Japanese credit card transactions will accelerate this year as rising stock prices boost consumer confidence and spending, according to Sumitomo Mitsui Financial Group Inc.’s card unit.
“Luxury items are selling well,” Hideo Shimada, president of Sumitomo Mitsui Card Co., said in Tokyo this month. “High stock prices push the rich to buy things, and that’s boosted consumer spending all over Japan,” said Shimada, who is also chairman of the Japan Credit Card Association.
Lower- and middle-income households have also increased card transactions, he said, as Prime Minister Shinzo Abe’s policies of fiscal spending and monetary easing help to revive economic growth. The Nikkei 225 stock average gained 39 percent this year, making Japan the world’s best-performing major stock market.
“Even though salaries have yet to rise under ‘Abenomics,’ people are getting more confident about the future,” Shimada said of Abe’s economic policies. Consumer sentiment advanced to a four-month high in September, according to government data released Thursday.

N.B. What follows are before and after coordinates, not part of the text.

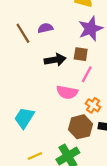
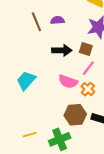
orange cross: (93, 105) -> (88, 89), moved
cyan trapezoid: (24, 118) -> (26, 81), moved

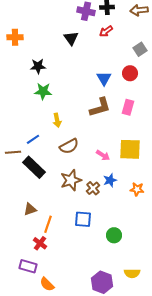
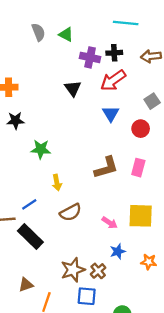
red arrow: (106, 31) -> (113, 80), size x1.6
black star: (38, 66) -> (15, 121), moved
blue triangle: (104, 78) -> (111, 114), moved
brown star: (71, 180) -> (73, 270), moved
brown cross: (93, 188) -> (98, 271), moved

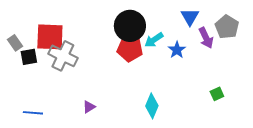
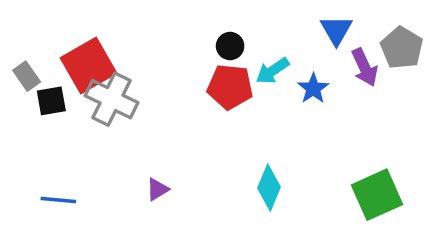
black circle: (130, 26) -> (230, 46), size x0.5
red square: (50, 37) -> (88, 65), turned -32
green square: (217, 94) -> (377, 195), moved, size x2.0

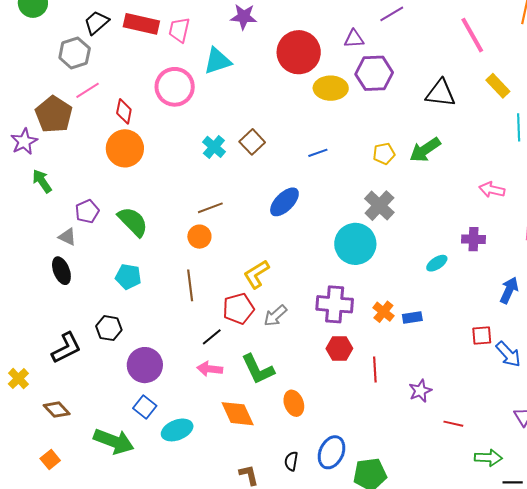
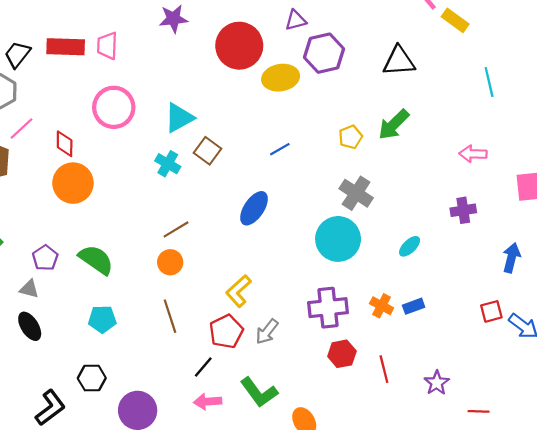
cyan triangle: (217, 61) -> (179, 118), moved
yellow rectangle: (498, 86) -> (455, 20), moved
cyan ellipse: (437, 263) -> (410, 246), moved

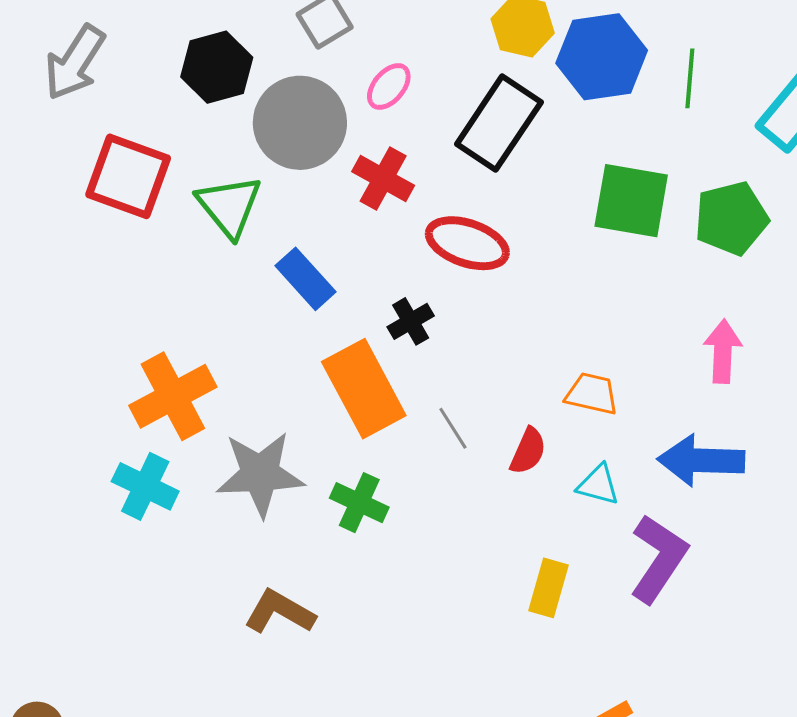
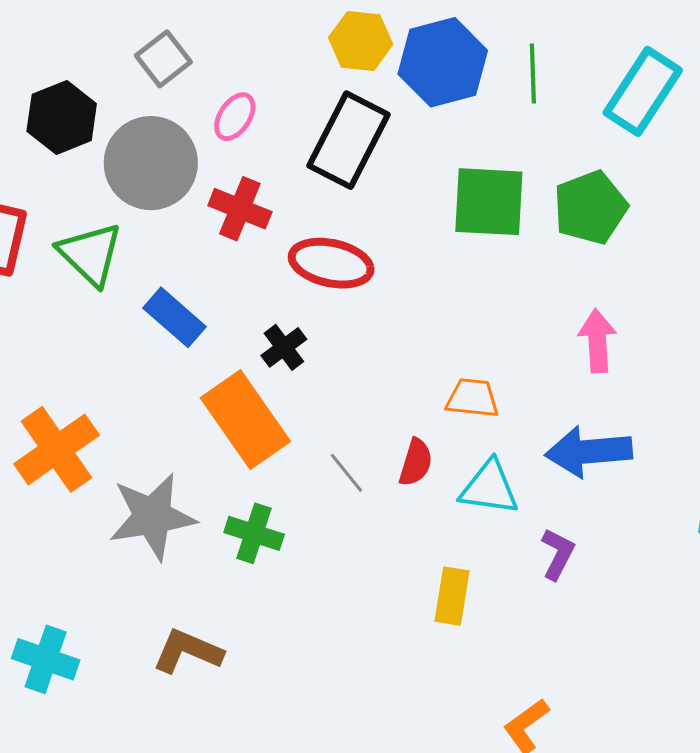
gray line: (453, 428) -> (346, 473), moved
cyan triangle: (598, 485) -> (489, 488), size x1.4
cyan cross: (145, 486) -> (46, 659), moved
purple L-shape: (658, 559) -> (558, 554), size x0.6

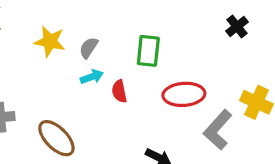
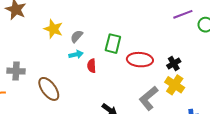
black cross: (237, 27) -> (174, 63), moved
red ellipse: (184, 94) -> (140, 60), moved

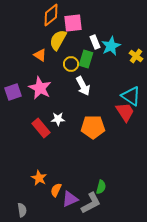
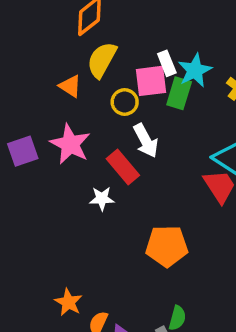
pink square: (73, 23) -> (151, 81), moved
green rectangle: (86, 59) -> (179, 93), moved
orange pentagon: (93, 127) -> (167, 246), moved
red rectangle: (41, 128) -> (123, 167), moved

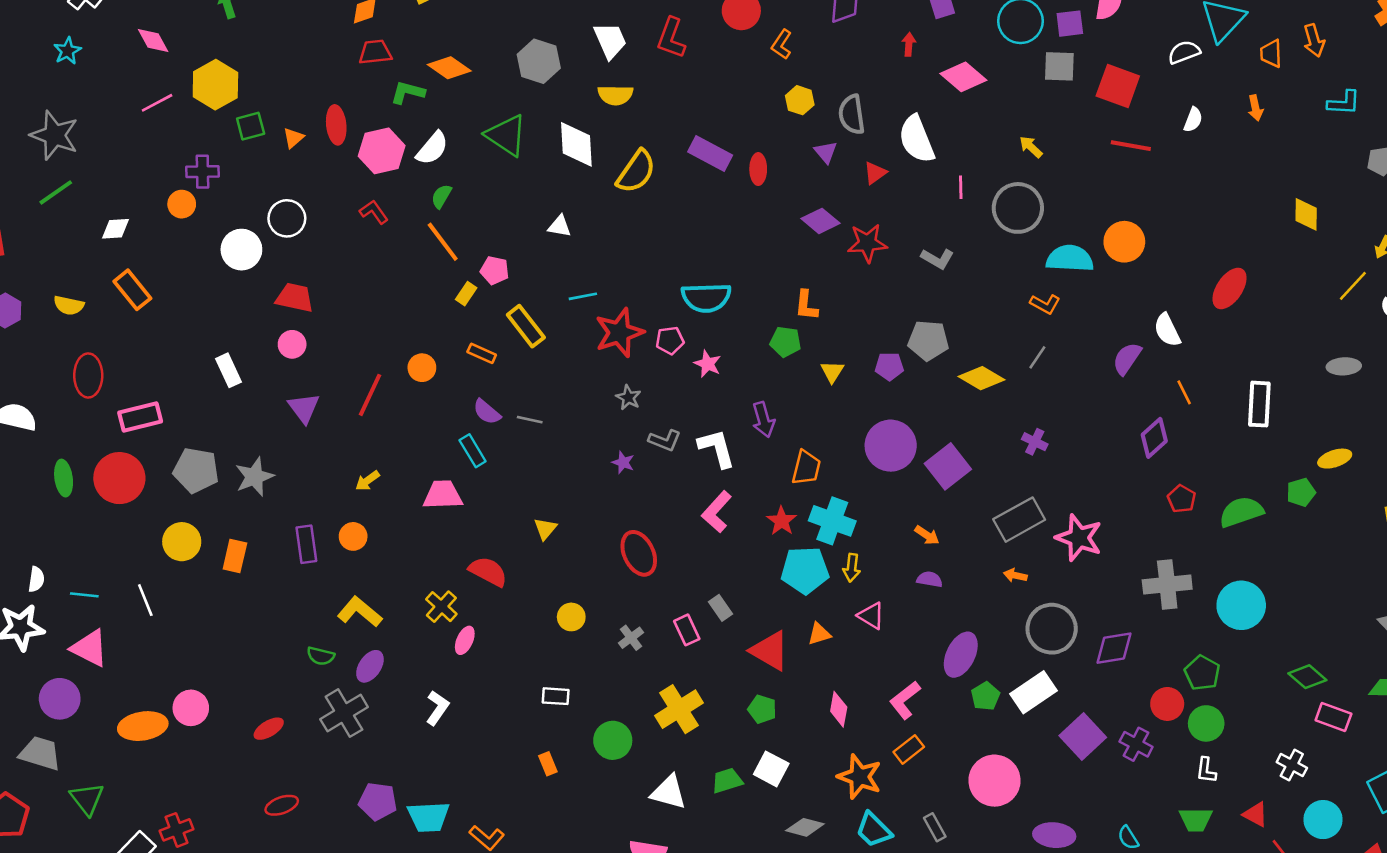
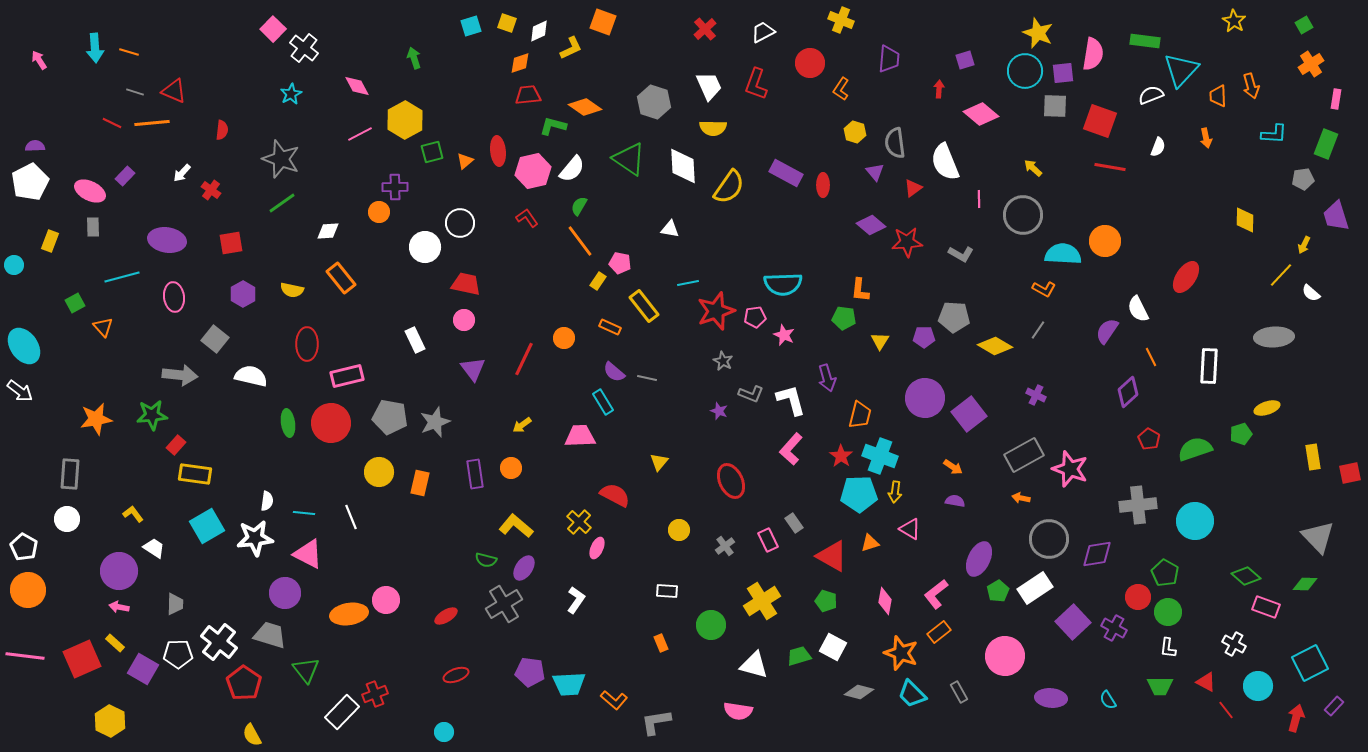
gray ellipse: (1344, 366) -> (1274, 337), size x1.5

Credit card spending jumped 9.8 percent in June from a year earlier, the fastest pace in more than a year, and climbed 9 percent in July, trade ministry data show. Households’ financial assets rose 5 percent to ¥1.590 quadrillion in the quarter that ended on June 30 from a year earlier, according to Bank of Japan figures.
Shimada expects households to front-load spending this year in anticipation of a sales tax increase in April, with card transactions to slow afterward. Abe this month ordered a rise in the levy to 8 percent from 5 percent to rein in the world’s biggest debt burden.
“In the long term, the tax is necessary as part of a sound fiscal policy,” Shimada said.